Back to Weirdness

You can’t imagine how pleased we were to find that we were about to return to those bits of Finland that the atlas obscura website has something to say about. Beautiful as the wilderness was, after days of seemingly endless forest we were starting to feel trapped in a sort of three-dimensional barcode land as all we could see around us was an infinite series of vertical lines, some thicker than others…

Now, though, we were about to encounter the Silent People. OK, not much chattier than the trees when all was said and done, but far more interesting to wander through. The artist who created them followed the example of his creation and remained silent over the meaning of his artwork, so to this day nobody (apart from him, presumably) has any real idea of what they stand for. The most likely explanation seems to be that they’re intended to be a memorial for the Finnish and Russian soldiers who perished in a nearby battle during the Winter War of 1939-40. To add weight to this theory one of the atlas obscure writers has pointed out that if you took all the clothes and heads (which, by the way, are made of peat that is cut anew each year) away then you’d be left with over 1,000 plain wooden crosses. It’s an eerie place, but we felt curiously uplifted after our visit.

Pure blind chance led us past another eye-catching display an hour or two later on. It was on similar lines to the Silent People, but large rocks – or perhaps small boulders – had replaced the figures. Arranged in a large circle centred on a wooden construction with four curved arms supporting around 150 small bells, it was a memorial to all those killed in the Winter War. The Finns must have found themselves in an impossible position at that time – flanked by a neutral power and invaded by their erstwhile Russian overlords, they could have had little choice but to ally themselves with Germany.

That night found us close to a tall wooden viewing tower, itself on top of a hill.  Since there was a small wooden Räsävaara (at least, that’s what the notice nailed on to the front of the thing said) close by, we lit a fire and cooked supper in a proper old fashioned outdoorsy kind of way before retiring for the night, replete with raw hot meat and charred carbon.

We broke our normal routine the next morning and were up and about well before 8:00 am so that we could get a look from the top of the tower.  The views were spectacular and most of Finland seemed to stretch out below us.

Feeling emboldened by our early start, we turned to the east and made a beeline for the Russian border. We stopped several hours later having travelled as far to the east as it’s possible to go without leaving the EU. Ignoring the all too obvious political point-making opportunities offered by this fact, we toddled off through the woods to the official easternmost point. Sure enough, there was the closest point on the Russian border just 150m away. Un-guarded.
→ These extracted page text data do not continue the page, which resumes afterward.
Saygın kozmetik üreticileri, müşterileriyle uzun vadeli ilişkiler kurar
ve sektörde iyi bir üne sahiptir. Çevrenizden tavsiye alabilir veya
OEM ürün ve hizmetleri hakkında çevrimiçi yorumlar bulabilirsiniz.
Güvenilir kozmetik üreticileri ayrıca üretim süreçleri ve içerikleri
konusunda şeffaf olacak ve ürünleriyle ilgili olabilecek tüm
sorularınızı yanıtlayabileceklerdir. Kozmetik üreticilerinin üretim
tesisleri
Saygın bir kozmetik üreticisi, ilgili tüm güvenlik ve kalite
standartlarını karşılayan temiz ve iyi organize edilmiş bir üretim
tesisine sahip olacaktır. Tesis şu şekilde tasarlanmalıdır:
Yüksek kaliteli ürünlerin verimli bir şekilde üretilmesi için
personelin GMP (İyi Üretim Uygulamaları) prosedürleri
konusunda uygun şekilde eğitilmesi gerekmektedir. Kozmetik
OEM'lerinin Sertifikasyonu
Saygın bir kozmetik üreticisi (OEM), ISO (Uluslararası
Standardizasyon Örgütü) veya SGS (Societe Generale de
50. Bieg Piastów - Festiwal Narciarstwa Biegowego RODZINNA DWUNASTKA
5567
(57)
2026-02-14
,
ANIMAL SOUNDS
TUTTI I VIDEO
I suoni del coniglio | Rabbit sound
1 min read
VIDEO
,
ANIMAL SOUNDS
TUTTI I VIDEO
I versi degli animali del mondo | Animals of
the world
Largely because it sat on a small island, in quite a large lake, while the rest of the border stretched out on either side with little but sand and fish for company.

Whoops – nobody warned us about the need for a special permit.  Just as well we came and went without making much of a fuss…
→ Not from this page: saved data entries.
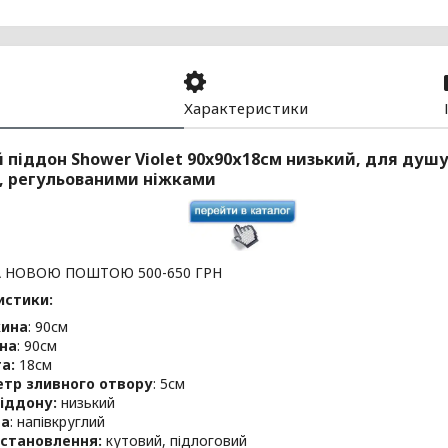
Характеристики
піддон Shower Violet 90x90х18см низький, для душу
, регульованими ніжками
 НОВОЮ ПОШТОЮ 500-650 ГРН
истики:
ина
: 90см
на
: 90см
а:
18см
етр зливного отвору
: 5см
іддону:
низький
а
: напівкруглий
встановлення:
кутовий, підлоговий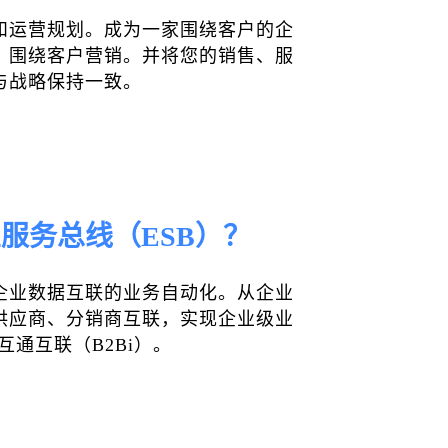
和运营规划。成为一家围绕客户的企
、围绕客户营销。并将您的销售、服
与战略保持一致。
服务总线（ESB）？
企业数据互联的业务自动化。从企业
供应商、分销商互联，实现企业级业
互通互联（B2Bi）。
The dog looks a bit edgy – must have been the lack of special permit…


The Finnish side of the border was marked by a blue and white striped post, the Russian one was largely red.  The small white bit in the middle is the actual border, accurately placed to within 10cm, apparently.  We scanned the far shores with binoculars, but saw nobody and nothing. Feeling slightly cheated, we withdrew into the cover of the trees before moving back a bit more – just to be on the safe side – and parked up for the evening, leaving the dog on sentry duty.